Dominic Raab has rejected calls from opposition parties for him to resign, after reports that he was “unavailable” when officials in his department suggested he “urgently” call Afghan foreign minister Hanif Atmar on Friday – two days before the Taliban marched on Kabul – to arrange help for Afghans who had supported British troops.
The Daily Mail added that the Afghan foreign ministry then refused to arrange a call with a junior minister, pushing it back to the next day.
Mr Raab was holidaying on the Greek island of Crete.

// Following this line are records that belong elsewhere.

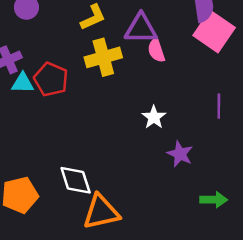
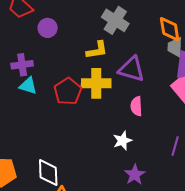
pink semicircle: (156, 50) -> (136, 106), moved
red pentagon: (51, 79) -> (68, 91), moved

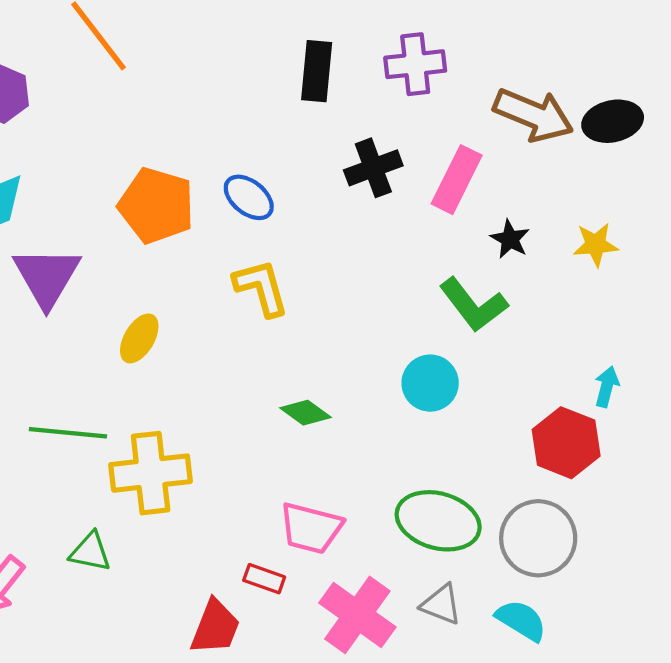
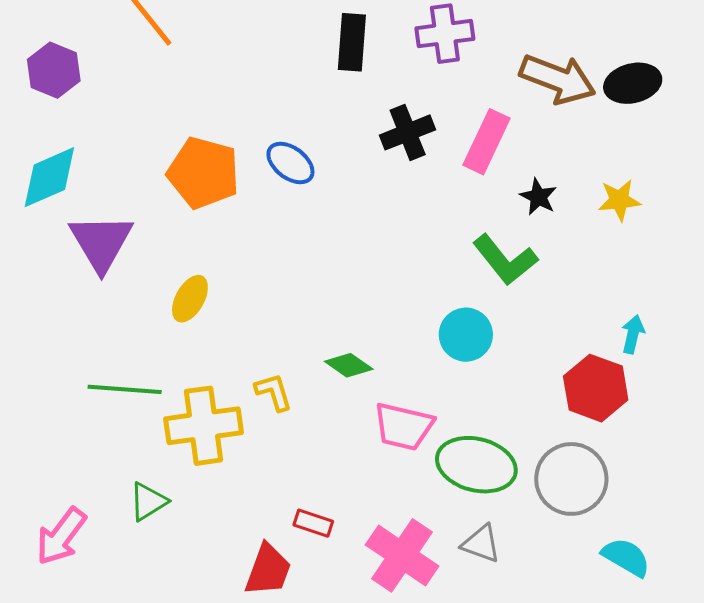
yellow L-shape: (261, 288) -> (274, 392), moved, size x0.7
pink trapezoid: (311, 528) -> (404, 426), moved
green triangle: (90, 552) -> (148, 502), turned -42
cyan semicircle: (521, 620) -> (626, 557), moved

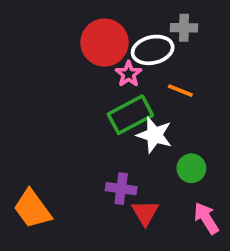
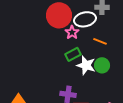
green rectangle: (130, 115) -> (73, 54), size x0.7
green circle: (191, 168) -> (102, 65), moved

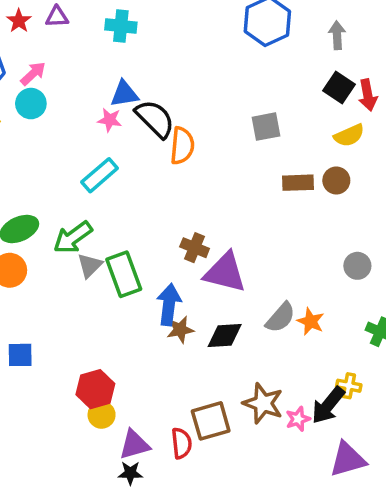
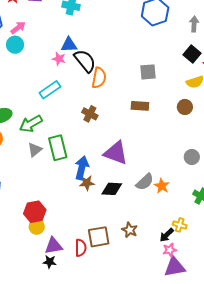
brown rectangle: (298, 183) -> (140, 106), moved
brown cross: (195, 248) -> (90, 114), moved
gray triangle: (90, 265) -> (35, 150), moved
brown star: (263, 403) -> (130, 230), size x0.7
black arrow: (328, 405) -> (167, 235), size x0.7
pink star: (298, 419) -> (170, 250), moved

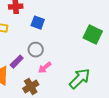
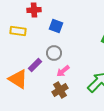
brown cross: (31, 87) -> (60, 90), moved

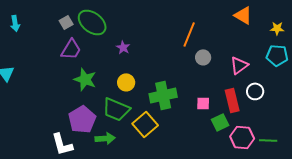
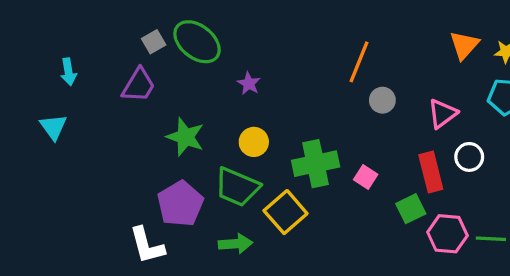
orange triangle: (243, 15) -> (464, 45), moved, turned 42
cyan arrow: (15, 23) -> (68, 72), moved
purple trapezoid: (71, 49) -> (139, 85), moved
pink square: (203, 103) -> (366, 177), moved, turned 32
green arrow: (105, 138) -> (235, 244), moved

Labour said there was an “unforgiveable failure of leadership” from Mr Raab and Prime Minister Boris Johnson, and set out a list of 18 urgent questions for the Foreign Secretary to answer about his holiday and his department’s handling of the crisis.
The party is requesting specifics on when Mr Raab was out of the country and on leave from official duties, if he received advice from officials on the advisability of leaving as the situation in Afghanistan deteriorated, if he attended a Cobra meeting on August 15, and if other ministers were authorised to approve intelligence operations requiring urgent approval in his absence.
Labour also questioned the Prime Minister’s involvement, asking Mr Raab if he spoke with Mr Johnson while he was away, and if the PM gave permission for him to leave the country.
Labour’s shadow foreign secretary Lisa Nandy said: “For the Prime Minister and Foreign Secretary to be on holiday during the biggest foreign policy crisis in a generation is an unforgivable failure of leadership.
“While British troops were flying out to save lives in Afghanistan, Dominic Raab refused to cut short his summer holiday. The Government’s negligence will cost lives.”
Labour, the SNP, the Liberal Democrats and Plaid Cymru called for Mr Raab to either quit or be sacked by Mr Johnson.
Mr Raab, asked if would resign as Foreign Secretary, told reporters in Downing Street on Thursday: “No.”
Defence Secretary Ben Wallace earlier said the suggested phone call from Mr Raab to his Afghan counterpart would not have made “any difference whatsoever” given the Afghan government was “melting away quicker than ice”.
Mr Raab earlier this week insisted he was “engaged in Cobra, talking to foreign counterparts, directly speaking to the head of our team here in London, I was doing that on an hour-by-hour basis and, of course, I left as soon as the situation deteriorated and demanded it”.
He said “everyone was caught off-guard by the pace, scale of the Taliban takeover”, and “in retrospect” he would not have gone on holiday if he had known what would unfold in Afghanistan while he was away.
The PA news agency has contacted Downing Street and the Foreign, Commonwealth and Development Office for comment.